On our drive home from Kentucky, I read the book The Quotidian Mysteries by Kathleen Norris.
As a full-time homemaker and mother, the frustration of the repetitive nature of everyday tasks is something I’ve grown incredibly familiar with. The doing of something only to have it immediately undone. Washing dishes to have them immediately dirtied. Sweeping the floor only to find a few minutes later it would need re-sweeping. The laundry basket that never, ever stayed empty.
I knew in my heart that expecting these things to be truly finished was a lesson in futility, but I couldn’t wrap my head around how to look at it in any different way. I tried viewing my house differently, reminding myself that its function was not to sit prettily perfect, but to serve our family, but that did little to quench the flow of bitterness when I surveyed a room that I had just cleaned rendered a scene of complete chaos by the three little people in my care.
Meals were another thing entirely. I have never enjoyed cooking, and meal planning has been my arch-nemesis (until I started using a bullet journal for it–now it’s a piece of cake.) simply because it was something that seemed never-ending.
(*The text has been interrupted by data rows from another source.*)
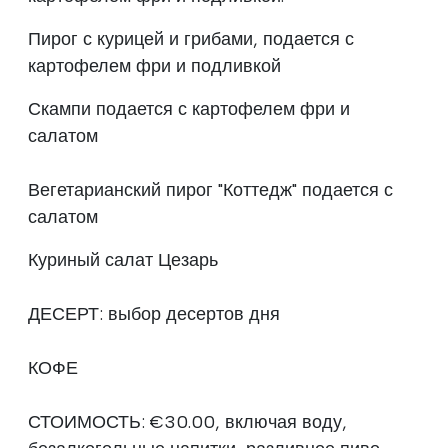
Пирог с курицей и грибами, подается с
картофелем фри и подливкой
Скампи подается с картофелем фри и
салатом
Вегетарианский пирог "Коттедж" подается с
салатом
Куриный салат Цезарь
ДЕСЕРТ: выбор десертов дня
КОФЕ
СТОИМОСТЬ: €30.00, включая воду,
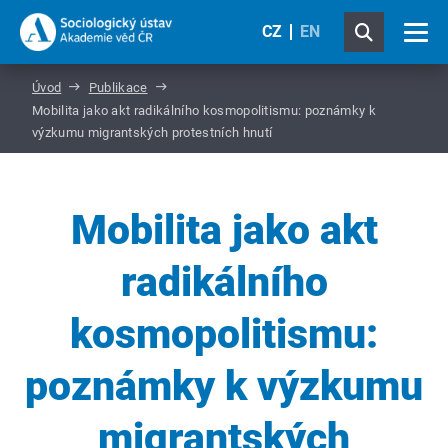
CZ
EN
Úvod
Publikace
Mobilita jako akt radikálního kosmopolitismu: poznámky k
výzkumu migrantských protestních hnutí
Mobilita jako akt
radikálního
kosmopolitismu:
poznámky k výzkumu
migrantských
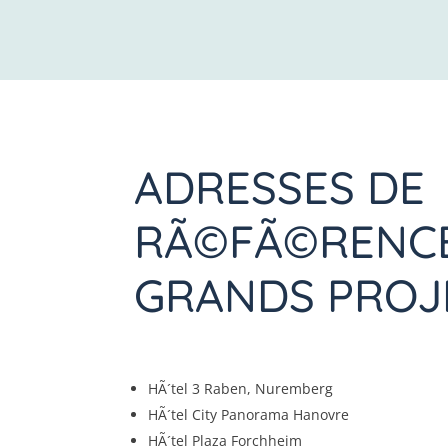
ADRESSES DE
RÃ©FÃ©RENCE
GRANDS PROJE
HÃ´tel 3 Raben, Nuremberg
HÃ´tel City Panorama Hanovre
HÃ´tel Plaza Forchheim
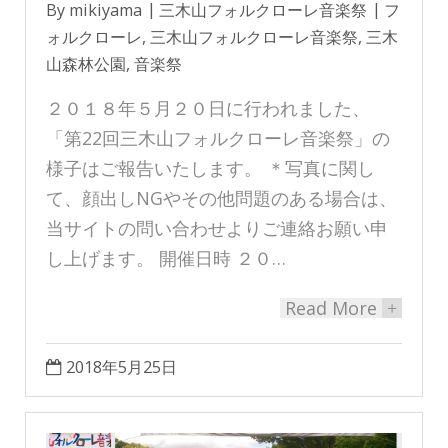
By
mikiyama
三木山フォルクローレ音楽祭
フ
ォルクローレ
,
三木山フォルクローレ音楽祭
,
三木
山森林公園
,
音楽祭
２０１８年５月２０日に行われました、
「第22回三木山フォルクローレ音楽祭」の
様子はご報告いたします。 ＊写真に関し
て、顔出しNGやその他問題のある場合は、
当サイトの問い合わせよりご連絡お願い申
し上げます。 開催日時 ２０…
Read More
+
2018年5月25日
You plan a meal and work to bring it to fruition, then you serve it and it’s gone in a matter of minutes and then you have to clean it all up. And it drove me crazy. What a waste of time! I would think.
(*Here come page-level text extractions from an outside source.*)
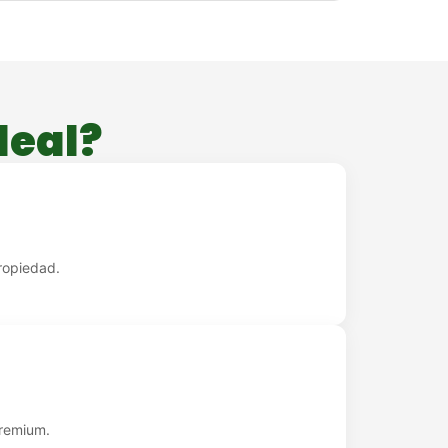
deal?
ropiedad.
remium.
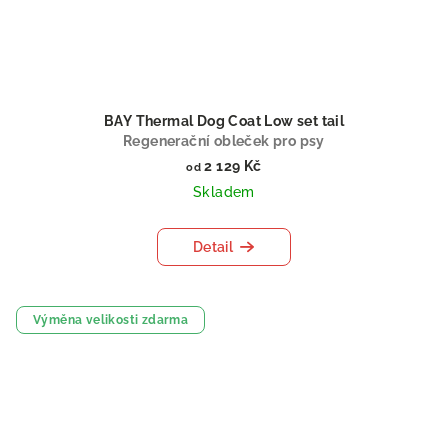
BAY Thermal Dog Coat Low set tail
Regenerační obleček pro psy
2 129 Kč
od
Skladem
Detail
Výměna velikosti zdarma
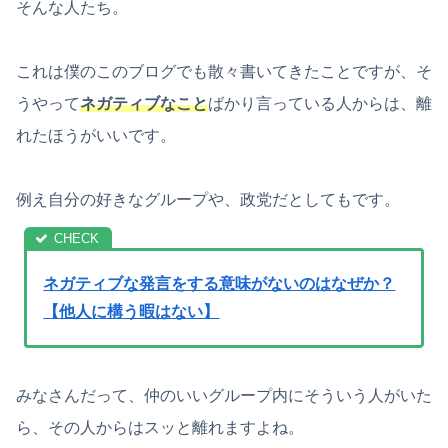
そんな人たち。
これは僕のこのブログでも散々書いてきたことですが、そ
うやって
ネガティブなこと
ばかり言っている人からは、離
れたほうがいいです。
例え自分の好きなグループや、政党だとしてもです。
ネガティブな発言をする意味がないのはなぜか？
【他人に構う暇はない】
みなさんだって、仲のいいグループ内にそういう人がいた
ら、その人からはスッと離れますよね。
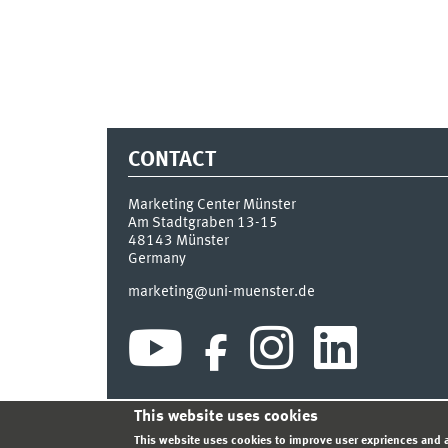
CONTACT
Marketing Center Münster
Am Stadtgraben 13-15
48143
Münster
Germany
marketing@uni-muenster.de
This website uses cookies
INDEX
SITEMAP
LOGIN
LEGAL NOTICE
PRIVA
This website uses cookies to improve user expriences and a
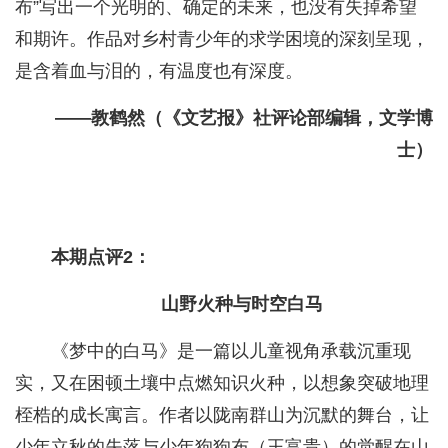
布”写出一个光明的、确定的未来，也没有失掉希望
和期许。作品对乡村青少年的求学困境的深刻呈现，
是含着血与泪的，有温度也有深度。
——教鹤然（《文艺报》社评论部编辑，文学博
士）
本期点评2：
山野火种与时空白马
《梦中的白马》是一篇以儿童视角承载沉重现
实，又在困顿土壤中点燃知识火种，以想象突破地理
桎梏的成长寓言。作者以陇南群山为沉默的舞台，让
少年立秋的失落与少年狗狗布（王富贵）的觉醒在山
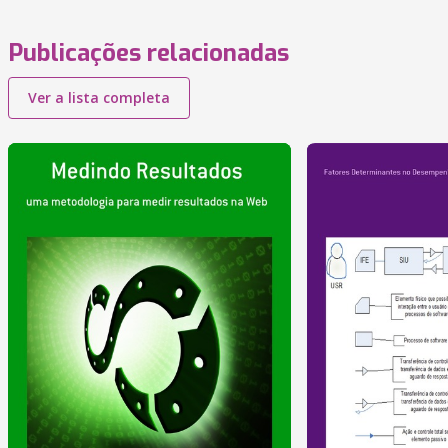
Publicações relacionadas
Ver a lista completa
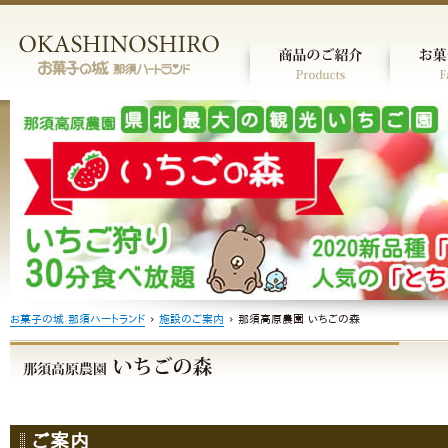
お菓子の城 那須ハートランド
›
施設のご案内
›
那須高原農園 いちごの森
ご案内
Very often I found myself in a constant state of turmoil over these tasks. And usually, in response, I would just ignore them until they piled up and took over our lives.
The tagline of Norris’ book is “Laundry, Liturgy, and Woman’s Work.”, which is why I decided to read it–I am always after anything that can remind me of the significance of what I do here every day, what is truly my everyday; in my head I am convinced of its significance, but that knowledge has a terrible time making its way to my heart. Or maybe it’s the other way around?
I picked up the book for that reason, but I didn’t really walk away with a newfound appreciation for the type of work I do which is so readily named “drudgery” by our highly advanced society–though that was in there, for sure. Nor was it the word oft-cited in the book but completely new to me: acedia.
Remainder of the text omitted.